(RECORDED INFORMATION)

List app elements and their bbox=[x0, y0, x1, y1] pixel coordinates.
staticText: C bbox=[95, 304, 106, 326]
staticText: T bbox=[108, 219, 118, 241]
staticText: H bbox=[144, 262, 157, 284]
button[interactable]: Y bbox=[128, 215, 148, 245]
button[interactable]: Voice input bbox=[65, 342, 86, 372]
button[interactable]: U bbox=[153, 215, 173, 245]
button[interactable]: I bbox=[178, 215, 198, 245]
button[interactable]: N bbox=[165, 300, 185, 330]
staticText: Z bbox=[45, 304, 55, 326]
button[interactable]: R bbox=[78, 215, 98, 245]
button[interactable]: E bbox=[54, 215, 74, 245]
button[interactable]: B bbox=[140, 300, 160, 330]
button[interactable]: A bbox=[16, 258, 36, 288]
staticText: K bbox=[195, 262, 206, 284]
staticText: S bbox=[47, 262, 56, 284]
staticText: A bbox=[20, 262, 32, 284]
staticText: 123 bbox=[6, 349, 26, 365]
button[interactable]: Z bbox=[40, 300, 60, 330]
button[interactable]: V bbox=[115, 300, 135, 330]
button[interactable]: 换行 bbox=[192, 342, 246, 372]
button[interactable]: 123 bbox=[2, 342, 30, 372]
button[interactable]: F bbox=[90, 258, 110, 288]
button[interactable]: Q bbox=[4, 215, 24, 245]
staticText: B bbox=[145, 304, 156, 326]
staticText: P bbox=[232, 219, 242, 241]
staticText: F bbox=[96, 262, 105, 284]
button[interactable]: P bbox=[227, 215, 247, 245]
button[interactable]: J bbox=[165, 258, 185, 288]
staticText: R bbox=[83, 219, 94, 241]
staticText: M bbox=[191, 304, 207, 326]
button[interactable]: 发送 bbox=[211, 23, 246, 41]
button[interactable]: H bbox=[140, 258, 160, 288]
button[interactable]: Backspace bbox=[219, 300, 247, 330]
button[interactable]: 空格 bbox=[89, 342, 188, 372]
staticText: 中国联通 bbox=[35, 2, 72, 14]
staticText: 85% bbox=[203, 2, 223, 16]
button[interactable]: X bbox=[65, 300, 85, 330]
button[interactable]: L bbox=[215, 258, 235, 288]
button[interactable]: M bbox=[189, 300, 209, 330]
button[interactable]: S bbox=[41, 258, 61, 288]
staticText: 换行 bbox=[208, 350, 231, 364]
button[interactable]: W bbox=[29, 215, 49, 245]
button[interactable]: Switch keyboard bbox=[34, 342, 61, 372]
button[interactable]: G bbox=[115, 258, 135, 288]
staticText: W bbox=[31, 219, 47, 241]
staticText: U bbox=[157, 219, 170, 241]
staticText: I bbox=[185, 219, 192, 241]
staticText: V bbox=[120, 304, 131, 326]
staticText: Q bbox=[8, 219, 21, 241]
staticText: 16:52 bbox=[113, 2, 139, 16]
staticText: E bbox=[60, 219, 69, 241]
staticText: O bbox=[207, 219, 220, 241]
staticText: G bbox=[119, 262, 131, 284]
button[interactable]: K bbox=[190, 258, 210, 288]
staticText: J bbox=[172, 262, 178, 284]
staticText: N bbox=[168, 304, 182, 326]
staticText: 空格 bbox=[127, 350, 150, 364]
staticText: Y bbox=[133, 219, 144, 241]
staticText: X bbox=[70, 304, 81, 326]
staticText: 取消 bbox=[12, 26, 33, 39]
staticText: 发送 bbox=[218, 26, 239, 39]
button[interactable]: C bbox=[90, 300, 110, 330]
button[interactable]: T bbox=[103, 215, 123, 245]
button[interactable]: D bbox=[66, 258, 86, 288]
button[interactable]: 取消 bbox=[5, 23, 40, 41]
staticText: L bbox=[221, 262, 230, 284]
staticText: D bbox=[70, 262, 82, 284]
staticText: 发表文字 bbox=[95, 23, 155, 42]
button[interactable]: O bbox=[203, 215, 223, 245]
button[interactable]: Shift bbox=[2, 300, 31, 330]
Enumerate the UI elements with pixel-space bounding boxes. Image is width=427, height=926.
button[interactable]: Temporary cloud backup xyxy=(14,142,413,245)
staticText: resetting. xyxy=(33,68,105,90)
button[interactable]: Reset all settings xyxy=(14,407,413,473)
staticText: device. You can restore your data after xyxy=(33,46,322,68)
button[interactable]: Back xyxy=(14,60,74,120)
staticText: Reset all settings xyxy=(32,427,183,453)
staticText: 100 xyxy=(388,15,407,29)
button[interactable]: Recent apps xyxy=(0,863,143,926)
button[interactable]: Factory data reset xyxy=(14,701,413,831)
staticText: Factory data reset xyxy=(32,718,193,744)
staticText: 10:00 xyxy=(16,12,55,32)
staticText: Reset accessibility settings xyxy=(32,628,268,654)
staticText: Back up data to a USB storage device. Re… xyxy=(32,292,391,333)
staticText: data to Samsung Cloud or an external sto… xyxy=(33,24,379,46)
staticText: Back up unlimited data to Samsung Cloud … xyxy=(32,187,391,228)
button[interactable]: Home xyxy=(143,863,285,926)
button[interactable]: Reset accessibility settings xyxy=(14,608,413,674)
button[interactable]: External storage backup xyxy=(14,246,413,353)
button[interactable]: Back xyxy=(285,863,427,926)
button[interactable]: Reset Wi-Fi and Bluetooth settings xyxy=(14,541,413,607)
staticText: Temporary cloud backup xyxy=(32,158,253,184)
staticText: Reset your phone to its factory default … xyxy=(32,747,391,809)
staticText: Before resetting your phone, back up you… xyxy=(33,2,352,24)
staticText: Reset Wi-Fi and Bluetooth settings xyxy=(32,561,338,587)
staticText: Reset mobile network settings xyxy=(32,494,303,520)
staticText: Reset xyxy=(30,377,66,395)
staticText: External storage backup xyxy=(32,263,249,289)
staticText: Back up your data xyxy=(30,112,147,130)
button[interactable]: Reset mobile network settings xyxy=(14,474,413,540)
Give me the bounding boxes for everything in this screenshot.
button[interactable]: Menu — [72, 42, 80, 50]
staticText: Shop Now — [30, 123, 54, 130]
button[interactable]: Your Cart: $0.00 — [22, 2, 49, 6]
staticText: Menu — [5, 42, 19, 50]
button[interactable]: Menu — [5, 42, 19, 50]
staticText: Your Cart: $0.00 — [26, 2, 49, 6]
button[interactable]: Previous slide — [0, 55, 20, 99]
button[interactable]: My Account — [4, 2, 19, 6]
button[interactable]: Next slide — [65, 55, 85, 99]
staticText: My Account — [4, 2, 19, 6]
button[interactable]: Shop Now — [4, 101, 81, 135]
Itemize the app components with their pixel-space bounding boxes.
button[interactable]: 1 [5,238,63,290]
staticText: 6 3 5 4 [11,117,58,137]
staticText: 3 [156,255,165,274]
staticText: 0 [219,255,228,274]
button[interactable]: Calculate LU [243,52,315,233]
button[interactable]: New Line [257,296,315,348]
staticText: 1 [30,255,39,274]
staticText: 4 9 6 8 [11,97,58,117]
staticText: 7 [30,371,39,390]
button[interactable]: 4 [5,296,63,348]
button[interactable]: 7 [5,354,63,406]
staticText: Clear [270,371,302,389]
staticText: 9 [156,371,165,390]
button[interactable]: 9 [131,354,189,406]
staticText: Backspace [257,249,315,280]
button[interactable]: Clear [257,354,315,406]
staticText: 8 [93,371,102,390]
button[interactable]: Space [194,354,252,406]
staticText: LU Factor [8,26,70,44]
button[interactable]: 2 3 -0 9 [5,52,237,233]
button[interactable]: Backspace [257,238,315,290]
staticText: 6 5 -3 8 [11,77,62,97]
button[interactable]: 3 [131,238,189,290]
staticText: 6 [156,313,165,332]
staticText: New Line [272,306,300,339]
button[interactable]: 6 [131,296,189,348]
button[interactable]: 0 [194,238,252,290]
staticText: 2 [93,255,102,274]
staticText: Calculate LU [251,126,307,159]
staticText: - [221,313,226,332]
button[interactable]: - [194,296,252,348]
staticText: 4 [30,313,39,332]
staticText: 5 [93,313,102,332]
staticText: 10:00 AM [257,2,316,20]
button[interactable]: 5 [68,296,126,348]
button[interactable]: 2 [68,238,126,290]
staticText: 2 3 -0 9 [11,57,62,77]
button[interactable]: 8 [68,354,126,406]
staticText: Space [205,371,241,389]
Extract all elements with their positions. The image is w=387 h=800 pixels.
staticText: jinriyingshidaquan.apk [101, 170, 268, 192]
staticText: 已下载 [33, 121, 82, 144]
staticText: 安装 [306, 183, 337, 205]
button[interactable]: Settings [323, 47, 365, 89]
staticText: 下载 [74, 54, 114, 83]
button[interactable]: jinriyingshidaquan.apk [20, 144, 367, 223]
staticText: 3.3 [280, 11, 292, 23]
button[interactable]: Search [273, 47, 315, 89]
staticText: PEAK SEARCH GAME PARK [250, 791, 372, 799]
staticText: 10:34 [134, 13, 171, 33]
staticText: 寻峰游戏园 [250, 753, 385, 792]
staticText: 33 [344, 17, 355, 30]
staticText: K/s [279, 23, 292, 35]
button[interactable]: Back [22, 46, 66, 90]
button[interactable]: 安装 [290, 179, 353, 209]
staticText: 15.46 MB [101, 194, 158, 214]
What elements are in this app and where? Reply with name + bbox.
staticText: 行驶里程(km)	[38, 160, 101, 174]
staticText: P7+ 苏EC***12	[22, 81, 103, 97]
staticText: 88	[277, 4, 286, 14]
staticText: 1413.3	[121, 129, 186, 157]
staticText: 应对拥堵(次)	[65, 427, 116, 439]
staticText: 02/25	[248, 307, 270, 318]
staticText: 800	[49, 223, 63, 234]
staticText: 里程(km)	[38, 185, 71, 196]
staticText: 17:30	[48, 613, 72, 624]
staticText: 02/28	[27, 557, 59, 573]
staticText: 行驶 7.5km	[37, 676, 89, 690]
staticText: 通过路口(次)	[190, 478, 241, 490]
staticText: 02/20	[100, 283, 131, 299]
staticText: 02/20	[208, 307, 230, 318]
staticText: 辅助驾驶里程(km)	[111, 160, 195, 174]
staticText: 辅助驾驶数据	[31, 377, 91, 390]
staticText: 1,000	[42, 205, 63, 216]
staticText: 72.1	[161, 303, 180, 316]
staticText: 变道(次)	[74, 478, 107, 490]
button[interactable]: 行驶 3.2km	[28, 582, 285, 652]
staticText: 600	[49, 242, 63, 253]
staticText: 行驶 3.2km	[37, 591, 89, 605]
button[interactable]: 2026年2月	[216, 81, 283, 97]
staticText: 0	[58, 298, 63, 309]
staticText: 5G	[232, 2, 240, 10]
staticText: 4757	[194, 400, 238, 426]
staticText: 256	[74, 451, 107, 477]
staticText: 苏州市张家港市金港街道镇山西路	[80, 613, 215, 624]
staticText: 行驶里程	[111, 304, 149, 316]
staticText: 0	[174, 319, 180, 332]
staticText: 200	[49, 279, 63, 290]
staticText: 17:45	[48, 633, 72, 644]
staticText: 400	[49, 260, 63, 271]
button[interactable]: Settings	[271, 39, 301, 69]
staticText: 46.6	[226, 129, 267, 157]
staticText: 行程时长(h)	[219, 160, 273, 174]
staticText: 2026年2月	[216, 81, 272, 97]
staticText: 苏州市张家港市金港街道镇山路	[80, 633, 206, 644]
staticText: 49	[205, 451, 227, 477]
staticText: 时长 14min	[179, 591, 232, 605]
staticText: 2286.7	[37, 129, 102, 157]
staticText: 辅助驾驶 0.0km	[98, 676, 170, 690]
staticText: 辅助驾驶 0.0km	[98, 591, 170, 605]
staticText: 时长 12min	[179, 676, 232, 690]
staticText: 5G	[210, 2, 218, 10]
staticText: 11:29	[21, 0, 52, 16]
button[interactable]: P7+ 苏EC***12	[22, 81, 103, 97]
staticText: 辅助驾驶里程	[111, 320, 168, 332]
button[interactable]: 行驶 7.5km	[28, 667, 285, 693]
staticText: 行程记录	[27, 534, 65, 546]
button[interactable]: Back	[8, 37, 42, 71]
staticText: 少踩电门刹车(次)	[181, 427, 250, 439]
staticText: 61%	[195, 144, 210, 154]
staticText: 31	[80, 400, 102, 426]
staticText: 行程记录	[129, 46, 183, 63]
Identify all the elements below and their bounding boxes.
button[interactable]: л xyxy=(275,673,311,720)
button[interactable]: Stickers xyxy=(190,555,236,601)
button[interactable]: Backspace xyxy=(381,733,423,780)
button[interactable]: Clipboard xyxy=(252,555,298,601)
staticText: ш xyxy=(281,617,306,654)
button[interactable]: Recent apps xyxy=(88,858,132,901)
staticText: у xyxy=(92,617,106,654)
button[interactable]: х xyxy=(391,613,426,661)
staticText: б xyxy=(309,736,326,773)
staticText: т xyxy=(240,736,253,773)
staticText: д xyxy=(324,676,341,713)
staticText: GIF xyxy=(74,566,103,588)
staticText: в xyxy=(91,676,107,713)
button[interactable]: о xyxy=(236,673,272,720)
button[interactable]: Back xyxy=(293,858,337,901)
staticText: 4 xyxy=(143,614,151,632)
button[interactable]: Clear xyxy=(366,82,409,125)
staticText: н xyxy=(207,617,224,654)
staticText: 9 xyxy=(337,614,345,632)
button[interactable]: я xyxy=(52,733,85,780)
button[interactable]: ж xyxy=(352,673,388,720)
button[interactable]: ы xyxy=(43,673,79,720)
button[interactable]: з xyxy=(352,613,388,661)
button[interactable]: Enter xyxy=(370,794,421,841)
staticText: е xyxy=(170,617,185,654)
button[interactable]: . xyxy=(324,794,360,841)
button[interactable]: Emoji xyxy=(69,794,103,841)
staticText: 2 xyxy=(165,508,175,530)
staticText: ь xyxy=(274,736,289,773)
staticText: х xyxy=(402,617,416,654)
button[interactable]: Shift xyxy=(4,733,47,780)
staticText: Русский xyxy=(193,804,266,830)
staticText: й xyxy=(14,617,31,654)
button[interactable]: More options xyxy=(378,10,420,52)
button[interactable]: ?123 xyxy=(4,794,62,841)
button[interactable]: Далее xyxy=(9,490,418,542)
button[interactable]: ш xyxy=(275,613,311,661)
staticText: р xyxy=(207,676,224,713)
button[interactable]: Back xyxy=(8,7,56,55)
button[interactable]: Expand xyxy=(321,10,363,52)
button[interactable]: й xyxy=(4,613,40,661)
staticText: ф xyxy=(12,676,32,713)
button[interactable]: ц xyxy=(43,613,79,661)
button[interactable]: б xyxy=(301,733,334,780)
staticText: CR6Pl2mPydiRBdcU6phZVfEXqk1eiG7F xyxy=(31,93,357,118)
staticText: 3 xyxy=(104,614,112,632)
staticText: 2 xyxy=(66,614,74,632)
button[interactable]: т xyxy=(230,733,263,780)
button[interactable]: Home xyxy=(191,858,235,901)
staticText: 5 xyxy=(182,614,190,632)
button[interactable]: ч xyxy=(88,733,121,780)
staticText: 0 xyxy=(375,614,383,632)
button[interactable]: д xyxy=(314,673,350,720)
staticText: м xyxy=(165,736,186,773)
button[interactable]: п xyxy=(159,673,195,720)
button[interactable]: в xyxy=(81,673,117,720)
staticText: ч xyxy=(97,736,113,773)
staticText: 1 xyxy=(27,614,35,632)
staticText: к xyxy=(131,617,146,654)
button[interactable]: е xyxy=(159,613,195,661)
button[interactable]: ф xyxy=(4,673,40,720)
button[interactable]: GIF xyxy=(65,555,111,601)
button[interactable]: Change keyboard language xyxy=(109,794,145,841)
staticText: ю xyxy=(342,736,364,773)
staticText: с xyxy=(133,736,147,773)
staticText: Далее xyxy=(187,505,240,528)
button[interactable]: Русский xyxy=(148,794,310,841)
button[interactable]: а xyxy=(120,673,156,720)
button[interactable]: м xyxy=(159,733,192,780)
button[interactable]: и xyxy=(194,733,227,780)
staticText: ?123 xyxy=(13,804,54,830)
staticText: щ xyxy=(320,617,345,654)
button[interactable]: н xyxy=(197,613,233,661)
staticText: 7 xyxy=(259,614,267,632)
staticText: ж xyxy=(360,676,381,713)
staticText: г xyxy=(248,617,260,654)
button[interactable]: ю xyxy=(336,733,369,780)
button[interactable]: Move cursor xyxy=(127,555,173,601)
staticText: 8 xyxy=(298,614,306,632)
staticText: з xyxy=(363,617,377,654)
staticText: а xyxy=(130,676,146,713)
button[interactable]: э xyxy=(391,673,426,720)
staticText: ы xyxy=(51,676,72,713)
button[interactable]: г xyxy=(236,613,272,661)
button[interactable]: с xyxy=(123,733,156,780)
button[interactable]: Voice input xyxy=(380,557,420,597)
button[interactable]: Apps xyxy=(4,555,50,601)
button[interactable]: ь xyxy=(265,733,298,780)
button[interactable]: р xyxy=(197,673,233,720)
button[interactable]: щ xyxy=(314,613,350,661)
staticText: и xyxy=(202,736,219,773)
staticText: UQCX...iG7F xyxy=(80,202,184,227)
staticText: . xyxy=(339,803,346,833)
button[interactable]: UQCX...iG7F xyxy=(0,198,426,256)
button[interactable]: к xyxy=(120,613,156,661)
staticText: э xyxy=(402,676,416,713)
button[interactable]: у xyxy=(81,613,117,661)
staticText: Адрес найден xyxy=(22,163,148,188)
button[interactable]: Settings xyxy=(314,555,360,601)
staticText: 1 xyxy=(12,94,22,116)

(End RECORDED INFORMATION)

▶ _PROBLEM REQUIREMENTS_:
Which lines in the records contain the word "data"? Copy each one.

▶ _ANSWER TO THIS EXERCISE_:
staticText: device. You can restore your data after xyxy=(33,46,322,68)
button[interactable]: Factory data reset xyxy=(14,701,413,831)
staticText: Factory data reset xyxy=(32,718,193,744)
staticText: Back up data to a USB storage device. Re… xyxy=(32,292,391,333)
staticText: data to Samsung Cloud or an external sto… xyxy=(33,24,379,46)
staticText: Back up unlimited data to Samsung Cloud … xyxy=(32,187,391,228)
staticText: Back up your data xyxy=(30,112,147,130)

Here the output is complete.